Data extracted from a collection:
"""

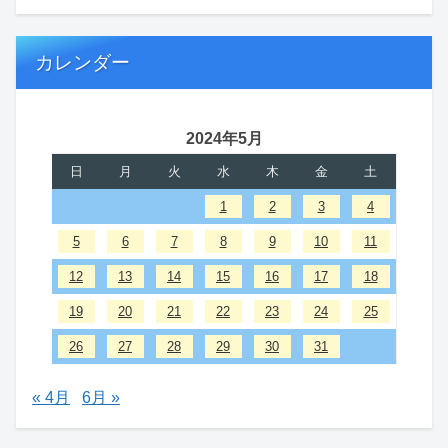
カレンダー
2024年5月
日
月
火
水
木
金
土
1
2
3
4
5
6
7
8
9
10
11
12
13
14
15
16
17
18
19
20
21
22
23
24
25
26
27
28
29
30
31
« 4月
6月 »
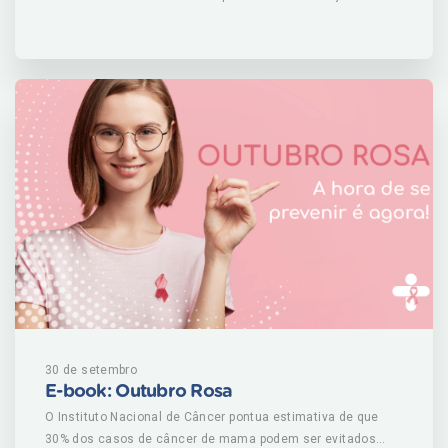
sanguínea adequada, pós rompimento ou entupimento de
vasos que levam sangue ao cérebro. Mais comum entre
homens, doença é a segunda principal causa de morte no
Brasil, depois do infarto, fatal para mais de 100 mil
brasileiros por ano um óbito a cada cinco minutos, de
acordo com o Ministério da Saúde. Existem dois tipos
isquêmico e hemorrágico. O primeiro é responsável por 87
dos casos. Para ambos, é fundamental reconhecer
sintomas de forma rápida para reduzir risco de sequelas e
garantir qualidade de vida. Para entender mais sobre o AVC,
baixe agora nosso e-book! CLIQUE AQUI PARA BAIXAR E-
BOOK
30 de setembro
E-book: Outubro Rosa
O Instituto Nacional de Câncer pontua estimativa de que
30% dos casos de câncer de mama podem ser evitados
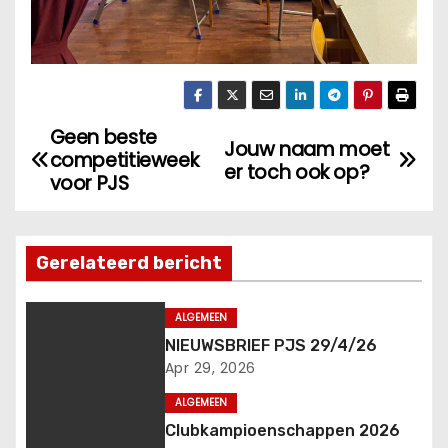
Geen beste
B
Jouw naam moet
competitieweek
er toch ook op?
e
voor PJS
r
Gerelateerd bericht
i
c
ALGEMEEN
NIEUWSBRIEF PJS 29/4/26
h
Apr 29, 2026
t
ALGEMEEN
n
Clubkampioenschappen 2026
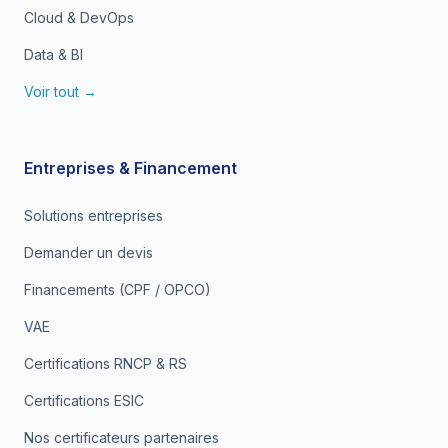
Cloud & DevOps
Data & BI
Voir tout →
Entreprises & Financement
Solutions entreprises
Demander un devis
Financements (CPF / OPCO)
VAE
Certifications RNCP & RS
Certifications ESIC
Nos certificateurs partenaires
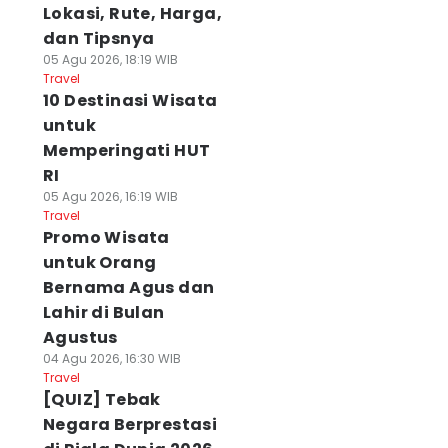
Lokasi, Rute, Harga,
dan Tipsnya
05 Agu 2026, 18:19 WIB
Travel
10 Destinasi Wisata
untuk
Memperingati HUT
RI
05 Agu 2026, 16:19 WIB
Travel
Promo Wisata
untuk Orang
Bernama Agus dan
Lahir di Bulan
Agustus
04 Agu 2026, 16:30 WIB
Travel
[QUIZ] Tebak
Negara Berprestasi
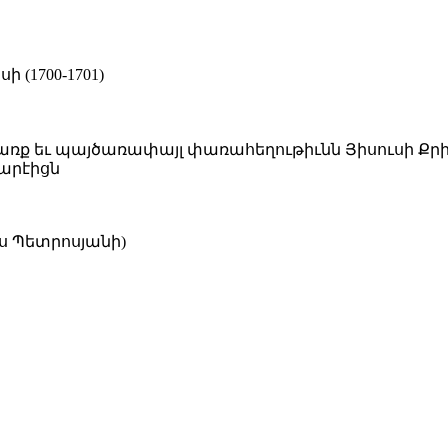
(1700-1701)
ք եւ պայծառափայլ փառահեղութիւնն Յիսուսի Քրի
գարէիցն
ս Պետրոսյանի)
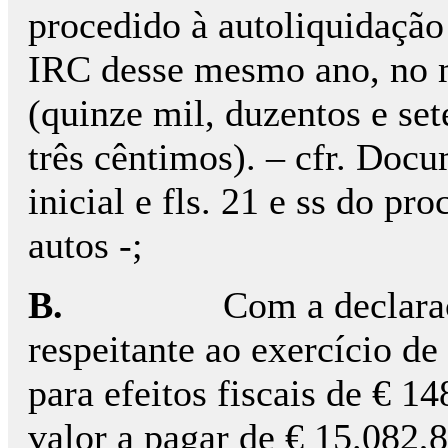
procedido à autoliquidaçã
IRC desse mesmo ano, no 
(quinze mil, duzentos e set
três cêntimos). – cfr. Docu
inicial e fls. 21 e ss do pr
autos -;
B.
Com a declara
respeitante ao exercício d
para efeitos fiscais de € 
valor a pagar de € 15.082,8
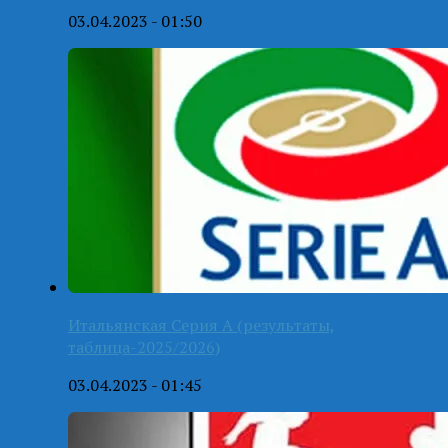
03.04.2023 - 01:50
Итальянская Серия А (результаты,
таблица-2025/2026)
03.04.2023 - 01:45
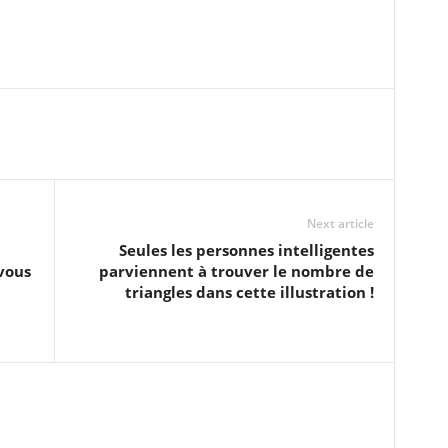
Next article
Seules les personnes intelligentes
vous
parviennent à trouver le nombre de
triangles dans cette illustration !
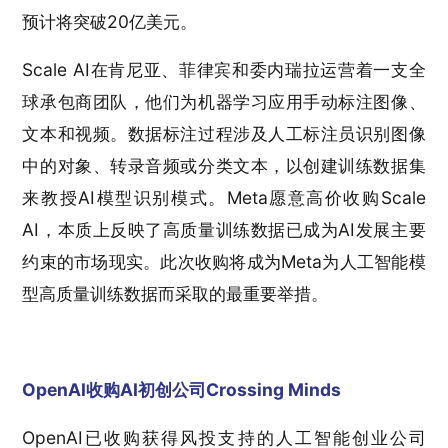
预计将突破20亿美元。
Scale AI在肯尼亚、菲律宾和委内瑞拉运营着一支全
球承包商团队，他们为机器学习应用手动标注图像、
文本和视频。数据标注过程涉及人工标注员识别图像
中的对象、转录音频或分类文本，以创建训练数据集
来教授AI模型识别模式。Meta愿意高价收购Scale
AI，本质上反映了高质量训练数据已成为AI发展主要
约束的市场现实。此次收购将成为Meta为人工智能模
型高质量训练数据而采取的最重要举措。
OpenAI收购AI初创公司Crossing Minds
OpenAI已收购获得风投支持的人工智能创业公司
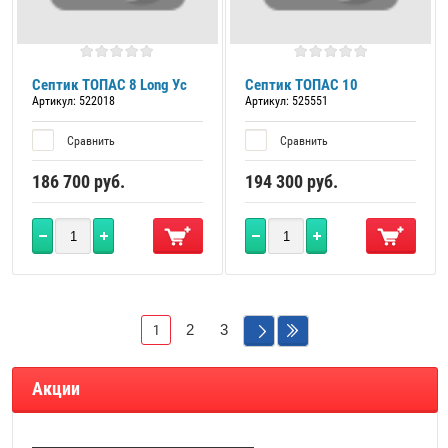
Септик ТОПАС 8 Long Ус
Септик ТОПАС 10
Артикул:
522018
Артикул:
525551
Сравнить
Сравнить
186 700
руб.
194 300
руб.
2
3
1
Акции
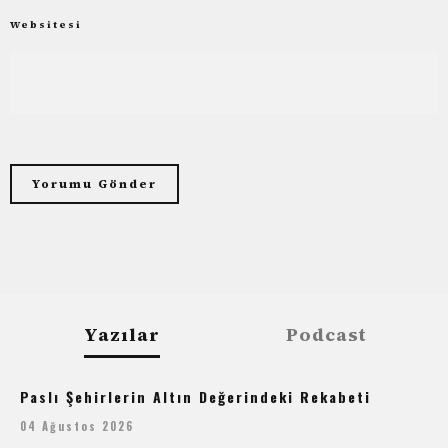
Websitesi
Yazılar
Podcast
Paslı Şehirlerin Altın Değerindeki Rekabeti
04 Ağustos 2026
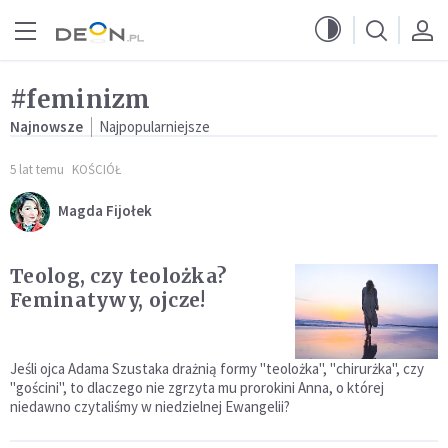
Przejdź do menu głównego
Przejdź do treści
#feminizm
Najnowsze
Najpopularniejsze
5 lat temu
KOŚCIÓŁ
Magda Fijołek
Teolog, czy teolożka?
Feminatywy, ojcze!
Jeśli ojca Adama Szustaka drażnią formy "teolożka", "chirurżka", czy
"gościni", to dlaczego nie zgrzyta mu prorokini Anna, o której
niedawno czytaliśmy w niedzielnej Ewangelii?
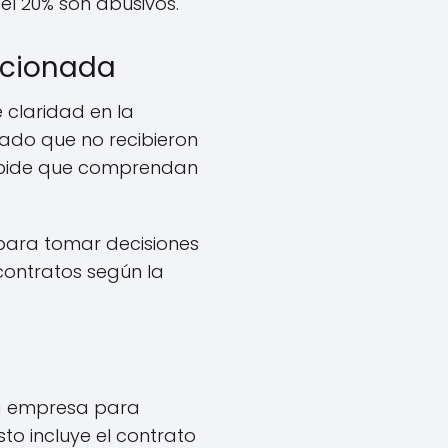
el 20% son abusivos.
rcionada
e claridad en la
ado que no recibieron
 impide que comprendan
para tomar decisiones
contratos según la
 la empresa para
to incluye el contrato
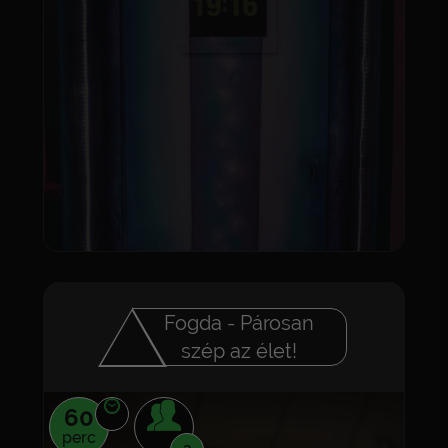
Fogda - Párosan
szép az élet!
60
perc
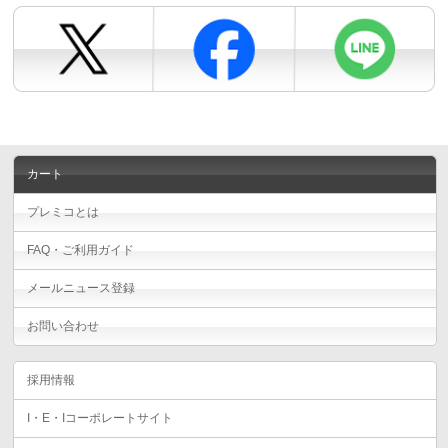
カート
プレミコとは
FAQ・ご利用ガイド
メールニュース登録
お問い合わせ
採用情報
I・E・Iコーポレートサイト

"""

**EXERCISE PROMPT**
Transcribe every entry above exactly. Omit all pictures.

**TASK SOLUTION**
カレンダー
2024年5月
日
月
火
水
木
金
土
1
2
3
4
5
6
7
8
9
10
11
12
13
14
15
16
17
18
19
20
21
22
23
24
25
26
27
28
29
30
31
« 4月
6月 »
sanguínea adequada, pós rompimento ou entupimento de
vasos que levam sangue ao cérebro. Mais comum entre
homens, doença é a segunda principal causa de morte no
Brasil, depois do infarto, fatal para mais de 100 mil
brasileiros por ano um óbito a cada cinco minutos, de
acordo com o Ministério da Saúde. Existem dois tipos
isquêmico e hemorrágico. O primeiro é responsável por 87
dos casos. Para ambos, é fundamental reconhecer
sintomas de forma rápida para reduzir risco de sequelas e
garantir qualidade de vida. Para entender mais sobre o AVC,
baixe agora nosso e-book! CLIQUE AQUI PARA BAIXAR E-
BOOK
30 de setembro
E-book: Outubro Rosa
O Instituto Nacional de Câncer pontua estimativa de que
30% dos casos de câncer de mama podem ser evitados
Geen beste
B
Jouw naam moet
competitieweek
er toch ook op?
e
voor PJS
r
Gerelateerd bericht
i
c
ALGEMEEN
NIEUWSBRIEF PJS 29/4/26
h
Apr 29, 2026
t
ALGEMEEN
n
Clubkampioenschappen 2026
Cloud & DevOps
Data & BI
Voir tout →
Entreprises & Financement
Solutions entreprises
Demander un devis
Financements (CPF / OPCO)
VAE
Certifications RNCP & RS
Certifications ESIC
Nos certificateurs partenaires
Lokasi, Rute, Harga,
dan Tipsnya
05 Agu 2026, 18:19 WIB
Travel
10 Destinasi Wisata
untuk
Memperingati HUT
RI
05 Agu 2026, 16:19 WIB
Travel
Promo Wisata
untuk Orang
Bernama Agus dan
Lahir di Bulan
Agustus
04 Agu 2026, 16:30 WIB
Travel
[QUIZ] Tebak
Negara Berprestasi
(1700-1701)
ք եւ պայծառափայլ փառահեղութիւնն Յիսուսի Քրի
գարէիցն
ս Պետրոսյանի)
procedido à autoliquidaçã
IRC desse mesmo ano, no 
(quinze mil, duzentos e set
três cêntimos). – cfr. Docu
inicial e fls. 21 e ss do pr
autos -;
B.
Com a declara
respeitante ao exercício d
para efeitos fiscais de € 
valor a pagar de € 15.082,8
03.04.2023 - 01:50
Итальянская Серия А (результаты,
таблица-2025/2026)
03.04.2023 - 01:45
Next article
Seules les personnes intelligentes
vous
parviennent à trouver le nombre de
triangles dans cette illustration !
预计将突破20亿美元。
Scale AI在肯尼亚、菲律宾和委内瑞拉运营着一支全
球承包商团队，他们为机器学习应用手动标注图像、
文本和视频。数据标注过程涉及人工标注员识别图像
中的对象、转录音频或分类文本，以创建训练数据集
来教授AI模型识别模式。Meta愿意高价收购Scale
AI，本质上反映了高质量训练数据已成为AI发展主要
约束的市场现实。此次收购将成为Meta为人工智能模
型高质量训练数据而采取的最重要举措。
OpenAI收购AI初创公司Crossing Minds
OpenAI已收购获得风投支持的人工智能创业公司
Септик ТОПАС 8 Long Ус
Септик ТОПАС 10
Артикул:
522018
Артикул:
525551
Сравнить
Сравнить
186 700
руб.
194 300
руб.
2
3
1
Акции
Websitesi
Yazılar
Podcast
Paslı Şehirlerin Altın Değerindeki Rekabeti
04 Ağustos 2026
Przejdź do menu głównego
Przejdź do treści
#feminizm
Najnowsze
Najpopularniejsze
5 lat temu
KOŚCIÓŁ
Magda Fijołek
Teolog, czy teolożka?
Feminatywy, ojcze!
Jeśli ojca Adama Szustaka drażnią formy "teolożka", "chirurżka", czy
"gościni", to dlaczego nie zgrzyta mu prorokini Anna, o której
niedawno czytaliśmy w niedzielnej Ewangelii?
el 20% son abusivos.
rcionada
e claridad en la
ado que no recibieron
 impide que comprendan
para tomar decisiones
contratos según la
 la empresa para
to incluye el contrato
Fogda - Párosan
szép az élet!
60
perc
カート
プレミコとは
FAQ・ご利用ガイド
メールニュース登録
お問い合わせ
採用情報
I・E・Iコーポレートサイト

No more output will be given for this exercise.